Enjamber, désenclaver, libérer. Pour les 780 000 habitants de Ciudad Bolivar, un quartier perché du sud de Bogota, le câble tendu au-dessus de leur tête est comme une ligne de vie. Les quelque 3,5 kilomètres du TransMiCable, cette infrastructure inaugurée en 2019 dans la capitale colombienne, composée de 163 cabines emportant chacune 10 personnes, leur permettent en effet de rallier la vallée en seulement un quart d’heure. Quand les bus publics disponibles mettent eux plus d’une heure trente à se frayer un chemin sur la route escarpée reliant le Mirador del Paraiso, le haut de cette favela situé à près de 3 000 mètres d’altitude, jusqu’à Tunal, la station en contrebas, connectée au réseau de transport urbain de la capitale colombienne. Un temps de trajet auquel il faut ajouter une heure, en moyenne, pour traverser une ville que l’institut de recherche Inrix classe dans le top 5 des plus congestionnées au monde, assez loin devant Paris ou Londres.
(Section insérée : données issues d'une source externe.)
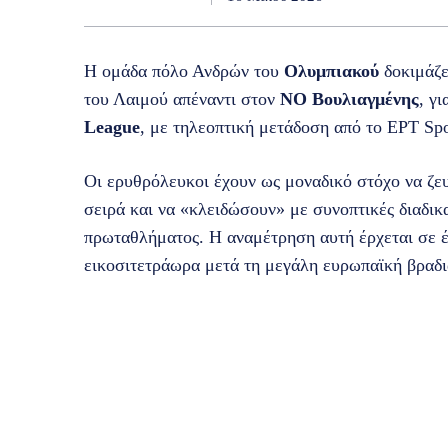
Η ομάδα πόλο Ανδρών του
Ολυμπιακού
δοκιμάζε
του Λαιμού απέναντι στον
ΝΟ Βουλιαγμένης
, γ
League
, με τηλεοπτική μετάδοση από το EPT Spo
Οι ερυθρόλευκοι έχουν ως μοναδικό στόχο να ζευ
σειρά και να «κλειδώσουν» με συνοπτικές διαδικα
πρωταθλήματος. Η αναμέτρηση αυτή έρχεται σε έν
εικοσιτετράωρα μετά τη μεγάλη ευρωπαϊκή βραδι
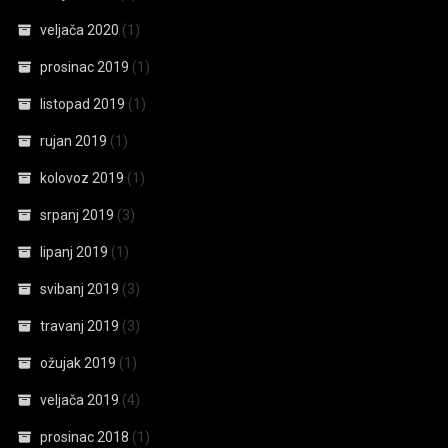
veljača 2020
(1)
prosinac 2019
(1)
listopad 2019
(1)
rujan 2019
(1)
kolovoz 2019
(1)
srpanj 2019
(3)
lipanj 2019
(1)
svibanj 2019
(3)
travanj 2019
(3)
ožujak 2019
(1)
veljača 2019
(4)
prosinac 2018
(1)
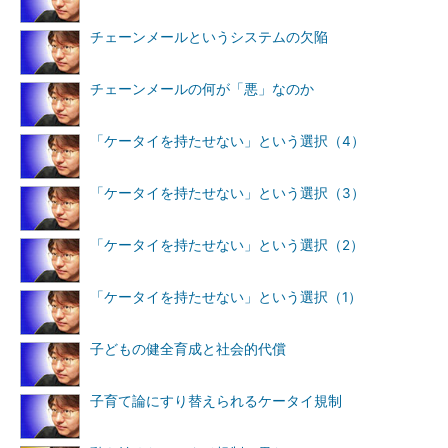
チェーンメールというシステムの欠陥
チェーンメールの何が「悪」なのか
「ケータイを持たせない」という選択（4）
「ケータイを持たせない」という選択（3）
「ケータイを持たせない」という選択（2）
「ケータイを持たせない」という選択（1）
子どもの健全育成と社会的代償
子育て論にすり替えられるケータイ規制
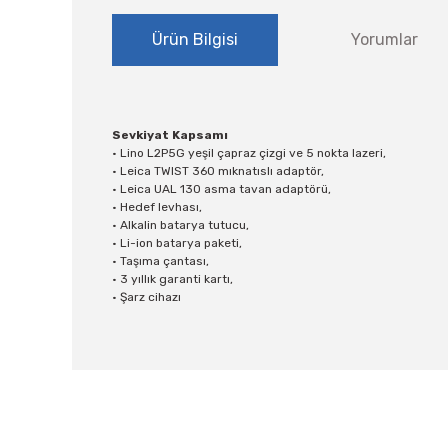
Ürün Bilgisi
Yorumlar
Sevkiyat Kapsamı
• Lino L2P5G yeşil çapraz çizgi ve 5 nokta lazeri,
• Leica TWIST 360 mıknatıslı adaptör,
• Leica UAL 130 asma tavan adaptörü,
• Hedef levhası,
• Alkalin batarya tutucu,
• Li-ion batarya paketi,
• Taşıma çantası,
• 3 yıllık garanti kartı,
• Şarz cihazı
Bu ürünün fiyat bilgisi, resim, ürün açıklamalarında ve
Görüş ve önerileriniz için teşekkür ederiz.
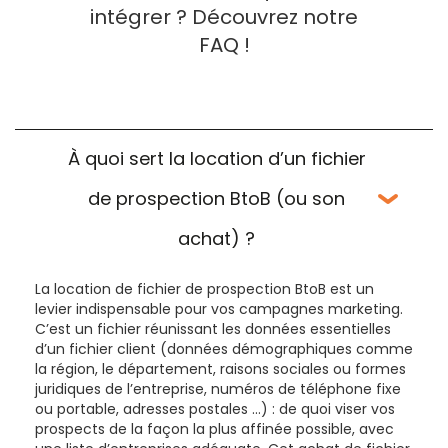
intégrer ? Découvrez notre
FAQ !
À quoi sert la location d’un fichier
de prospection BtoB (ou son
achat) ?
La location de fichier de prospection BtoB est un
levier indispensable pour vos campagnes marketing.
C’est un fichier réunissant les données essentielles
d’un fichier client (données démographiques comme
la région, le département, raisons sociales ou formes
juridiques de l’entreprise, numéros de téléphone fixe
ou portable, adresses postales …) : de quoi viser vos
prospects de la façon la plus affinée possible, avec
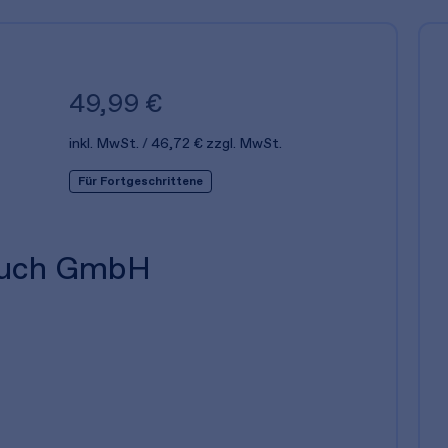
49,99 €
inkl. MwSt.
46,72 €
zzgl. MwSt.
Für Fortgeschrittene
buch GmbH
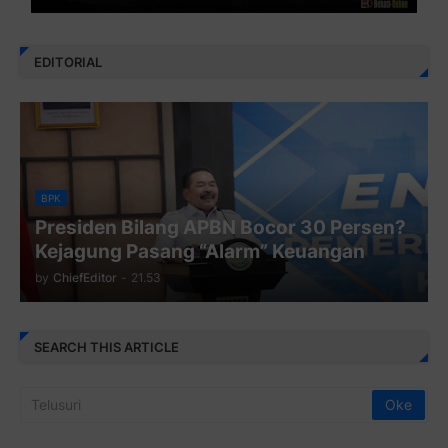
EDITORIAL
BPK
Presiden Bilang APBN Bocor 30 Persen?
Kejagung Pasang “Alarm” Keuangan
by
ChiefEditor
-
21.53
SEARCH THIS ARTICLE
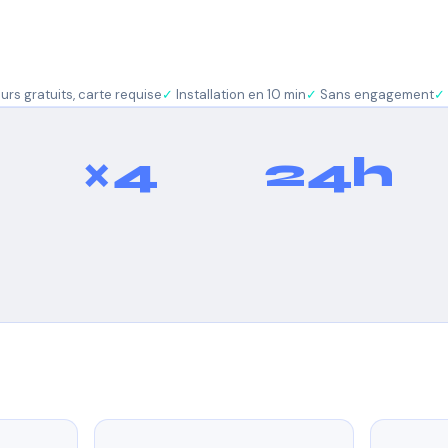
ours gratuits, carte requise
Installation en 10 min
Sans engagement
×4
24h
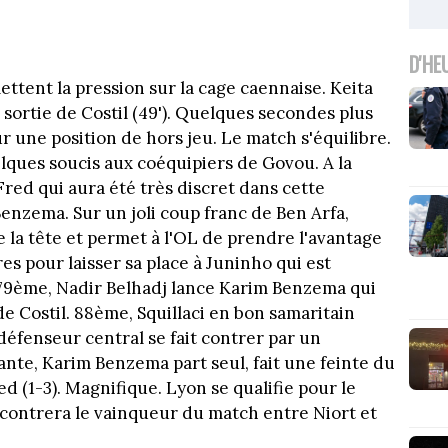
D'HE
ettent la pression sur la cage caennaise. Keita
a sortie de Costil (49'). Quelques secondes plus
ur une position de hors jeu. Le match s'équilibre.
lques soucis aux coéquipiers de Govou. A la
Fred qui aura été très discret dans cette
enzema. Sur un joli coup franc de Ben Arfa,
la tête et permet à l'OL de prendre l'avantage
res pour laisser sa place à Juninho qui est
 79ème, Nadir Belhadj lance Karim Benzema qui
de Costil. 88ème, Squillaci en bon samaritain
défenseur central se fait contrer par un
ante, Karim Benzema part seul, fait une feinte du
d (1-3). Magnifique. Lyon se qualifie pour le
ncontrera le vainqueur du match entre Niort et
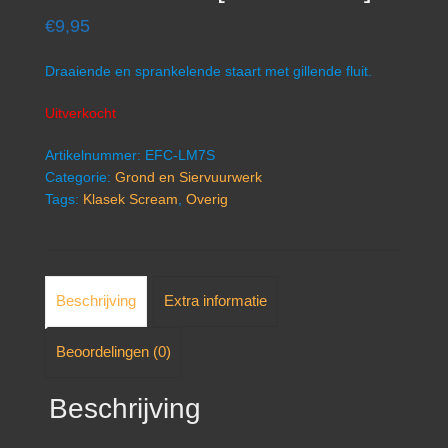
€
9,95
Draaiende en sprankelende staart met gillende fluit.
Uitverkocht
Artikelnummer:
EFC-LM7S
Categorie:
Grond en Siervuurwerk
Tags:
Klasek Scream
,
Overig
Beschrijving
Extra informatie
Beoordelingen (0)
Beschrijving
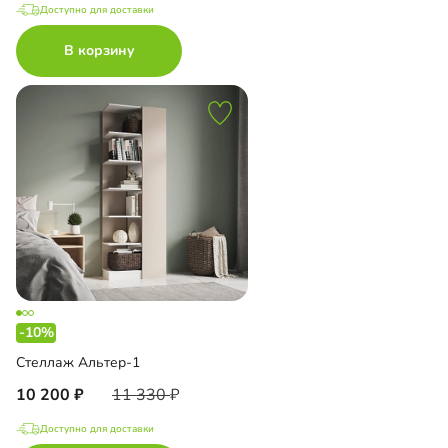
Доступно для доставки
В корзину
-10%
Стеллаж Альтер-1
10 200
11 330
Доступно для доставки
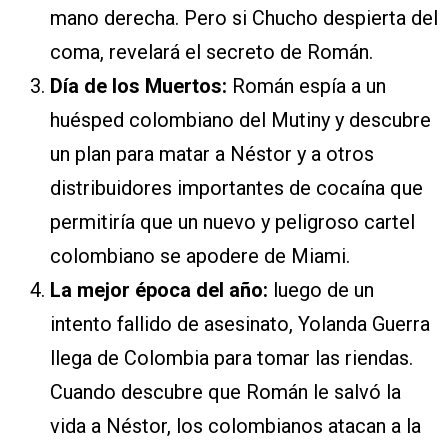
mano derecha. Pero si Chucho despierta del
coma, revelará el secreto de Román.
Día de los Muertos:
Román espía a un
huésped colombiano del Mutiny y descubre
un plan para matar a Néstor y a otros
distribuidores importantes de cocaína que
permitiría que un nuevo y peligroso cartel
colombiano se apodere de Miami.
La mejor época del año:
luego de un
intento fallido de asesinato, Yolanda Guerra
llega de Colombia para tomar las riendas.
Cuando descubre que Román le salvó la
vida a Néstor, los colombianos atacan a la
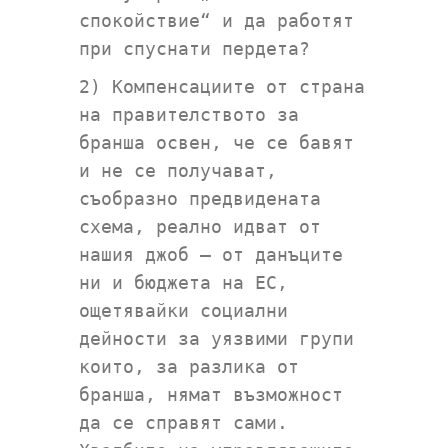
спокойствие“ и да работят
при спуснати пердета?
2) Компенсациите от страна
на правителството за
бранша освен, че се бавят
и не се получават,
съобразно предвидената
схема, реално идват от
нашия джоб – от данъците
ни и бюджета на ЕС,
ощетявайки социални
дейности за уязвими групи
които, за разлика от
бранша, нямат възможност
да се справят сами.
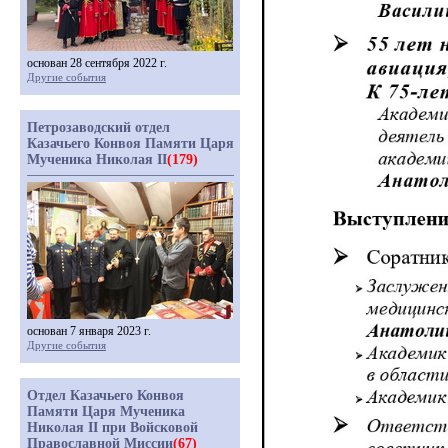
основан 28 сентября 2022 г.
Другие события
Петрозаводский отдел
Казачьего Конвоя Памяти Царя
Мученика Николая II
(179)
основан 7 января 2023 г.
Другие события
Отдел Казачьего Конвоя
Памяти Царя Мученика
Николая II при Войсковой
Православной Миссии
(67)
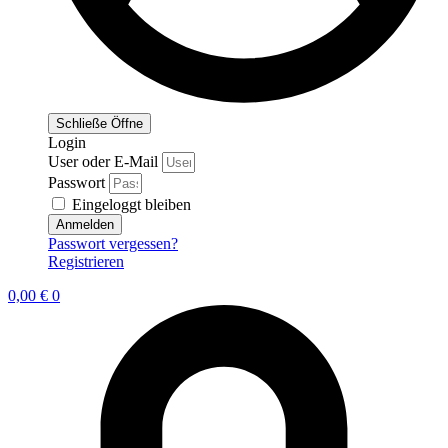
Schließe
Öffne
Login
User oder E-Mail
Passwort
Eingeloggt bleiben
Anmelden
Passwort vergessen?
Registrieren
0,00
€
0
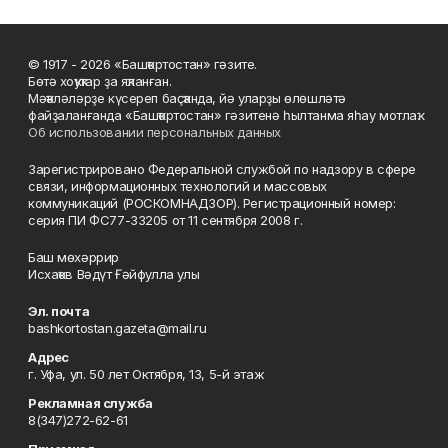
© 1917 - 2026 «Башҡортостан» гәзите.
Бөтә хоҡуҡтар ҙа яҡланған.
Мәҡәләләрҙе күсереп баҫҡанда, йә уларҙы өлөшләтә
файҙаланғанда «Башҡортостан» гәзитенә һылтанма яһау мотлаҡ.
Об использовании персональных данных
Зарегистрировано Федеральной службой по надзору в сфере
связи, информационных технологий и массовых
коммуникаций (РОСКОМНАДЗОР). Регистрационный номер:
серия ПИ ФС77-33205 от 11 сентября 2008 г.
Баш мөхәррир
Исхаҡов Вәдүт Ғәйфулла улы
Эл. почта
bashkortostan.gazeta@mail.ru
Адрес
г. Уфа, ул. 50 лет Октября, 13, 5-й этаж
Рекламная служба
8(347)272-62-61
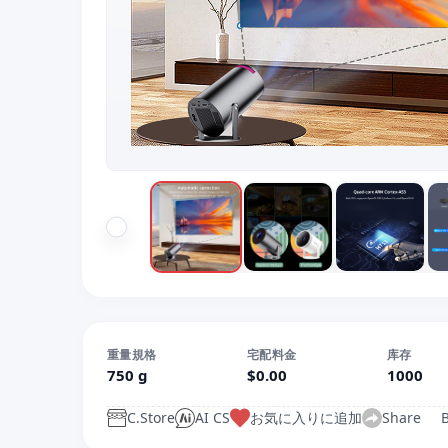
重量規格
宅配料金
库存
750 g
$0.00
1000
C.Store
AI CS
お気に入りに追加
Share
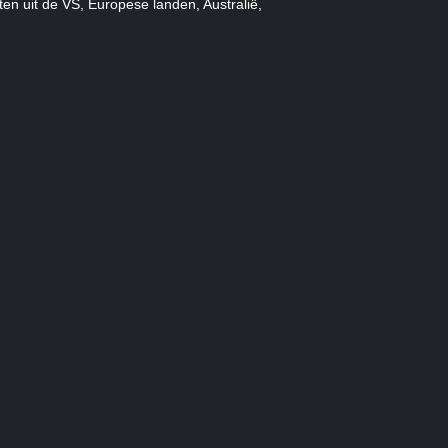
ten uit de VS, Europese landen, Australië,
Mais ces télécabines, qui accueillent en moyenne 25 000 passagers par jour, ne font pas que sauter les bouchons. Elles contribuent aussi à changer des vies, notamment celles des femmes. «Ciudad Bolivar a toujours vécu avec le cliché de la délinquance. L’équipement nous a permis de faire venir des services publics comme l’aide à l’enfance, l’eau, le gaz ou l’électricité. On a fait des jaloux parmi les autres communautés», confie Mariella Caro de Cadena, 71 ans et «leader social» historique de ce bidonville.